Wieder was dazugelernt.
Aber dass es keine fixe Reihenfolge gibt, das stimmt. Darum muss man im LAG ja den ORDER BY mitgeben, damit die Methode den vorherigen Datensatz ermitteln kann.

Hier habe ich eine nette ANleitung für LAG in MySQL gefunden: MySQL LAG() Function Explained By Practical Examples


----------



## Zvoni (11. Februar 2022)

Yaslaw hat gesagt.:


> Wieder was dazugelernt.
> Aber dass es keine fixe Reihenfolge gibt, das stimmt. Darum muss man im LAG ja den ORDER BY mitgeben, damit die Methode den vorherigen Datensatz ermitteln kann.
> 
> Hier habe ich eine nette ANleitung für LAG in MySQL gefunden: MySQL LAG() Function Explained By Practical Examples


Faustregel: Der Order By innerhalb der LAG-Funktion ist derselbe wie der ORDER BY des zugrundeliegenden Selects (kann ja eingebettet sein)

Dir ist klar, dass dein Link derselbe wie meiner oben ist? 

EDIT: Das funktioniert natürlich nur, wenn echte "NULL"'s in den Feldern stehen, sonst greift COALESCE ins Leere. Ansonten vielleicht mit CASE WHEN Trim(Description)='' THEN blabablbabla.
Müsste ich aber testen


----------



## Yaslaw (11. Februar 2022)

Zvoni hat gesagt.:


> Dir ist klar, dass dein Link derselbe wie meiner oben ist?

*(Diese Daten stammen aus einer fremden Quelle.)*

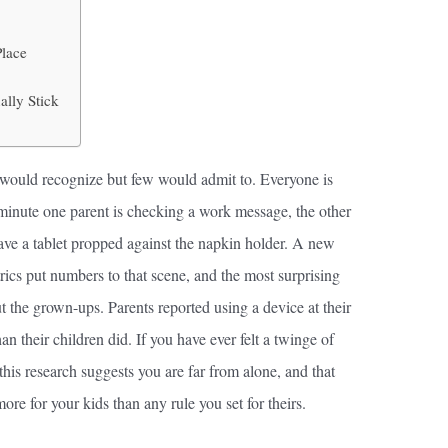
Place
lly Stick
ies would recognize but few would admit to. Everyone is
a minute one parent is checking a work message, the other
ave a tablet propped against the napkin holder. A new
cs put numbers to that scene, and the most surprising
t the grown-ups. Parents reported using a device at their
n their children did. If you have ever felt a twinge of
 this research suggests you are far from alone, and that
e for your kids than any rule you set for theirs.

Nö, hab dein Beitrag überflogen und gesehen LAG+Test in SQLLIght. Dann ab zu google und den Befehl gesucht - Sorry


----------



## Max-Berater (16. Februar 2022)

Danke für Eure ausführlichen Anleitungen. Ich hab gestern mal gebastelt aber ohne pos. Resultat.

In Belegfeld 1 Reihe 3 soll die Rechnungsnummer RE91502022 rein, damit wir wissen, dass dieses zusammen gehört.


----------



## Yaslaw (16. Februar 2022)

Zeiug mal dein Versuch


----------



## Max-Berater (16. Februar 2022)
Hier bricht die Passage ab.